Dealing in corporate bonds isn’t always smooth sailing, but corporations have means to provide investors with a life jacket in the form of a sinking fund.
In personal finance, a sinking fund (or a reserved fund) is a budget category set up to fund a planned future purchase. This could be anything from a new drum kit to a trip to Mexico. In corporate finance, companies use sinking funds to pay off bonds.
What is a sinking fund?
A sinking fund is a fund that a company makes periodic payments to in order to pay off debt capital.

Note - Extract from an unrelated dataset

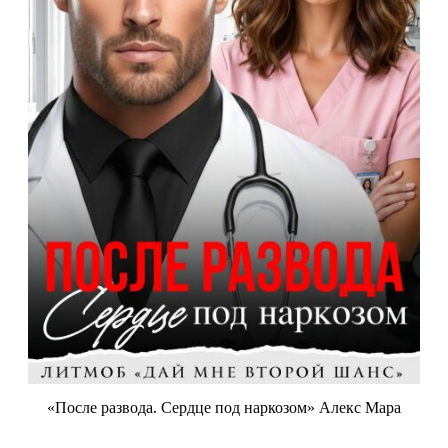
«После развода. Сердце под наркозом» Алекс Мара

The fund could be in the form of preferred stock, cash, or other bonds, but the money will always go toward fulfilling the par value of the bond at its maturity date.
Sinking fund definition:
A sinking fund is a sum of money, formed by periodic payments, used for paying back a debt or saving for a future expense.
Key terms to know:
- Sinking fund provision: a clause written into the fine print stating that there will be a sinking fund associated with the bond
- Bond serial number: a unique number used to identify a bond
- Custodial account: an external account, managed by a trustee, in which companies deposit sinking bond funds
- Default risk: the probability that the bond issuer will not be able to pay off their investors
- Par value: the original price of a bond
- Sinking fund call: an opportunity for a company to buy back some of its bonds
How do sinking funds work?
In order to set up a sinking fund, a company must first create a custodial account, managed by a trustee. It will use this account to periodically set money aside toward paying off its debts.
When it comes to bonds, a sinking fund provision will be written into the small print bond itself. Typically, this provision states that the bond issuer promises to pay back a certain amount into the sinking fund annually, and when these payments will begin.

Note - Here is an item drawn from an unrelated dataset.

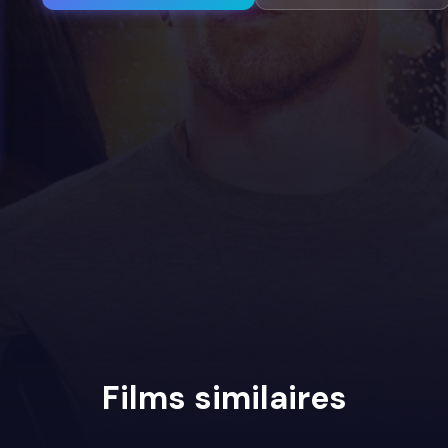
Films similaires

What does a sinking fund do for the company?
Sinking funds put companies at an advantage in that they improve their creditworthiness, allowing them to pay investors at a lower interest rate. A company with bond sinking funds is more appealing to lend money to because there is less default risk, or chance that it will not be able to pay off investors. Sinking funds can make a company more trustworthy and their bonds more secure.
On the flip side, sinking funds may also disadvantage companies that could make better use of that money elsewhere. Putting money into sinking funds means it can’t be used to fund growth, making company stock less appealing to investors.
What does a sinking fund do for the lender?
As was mentioned above, sinking funds lower bonds’ default risk. This is a benefit for lenders–they can be assured that the company is putting money toward paying off their investment. The value of the bond may also go up, giving the lender the option to sell the bond at a price higher than par value, or the original amount they paid.
There is a risk, however, that they may have to sell their bond back to the company before its maturity date, therefore ceasing to gain interest. This comes into play when a call feature is written into the sinking fund provision. The call feature allows the company to buy back a certain amount of the bonds it has issued at random, using a lottery system to choose random bond serial numbers to identify which ones to buy back. Unlucky investors whose bonds are chosen through this system must sell their bonds back to the company at either par value or the current market price, whichever is lower.
Still lost at sea?
Even if your vessel is in ship shape, there’s always a risk of something going amiss. Sinking funds make investing in bonds more of a safe bet, however, much like a ship setting sail, no matter the precautions you’ve taken there’s always a chance of a storm in the skies or a hidden iceberg in the deep. Companies must carefully consider whether to include sinking fund provisions in their bonds, and investors must consider whether bonds with sinking funds are right for them.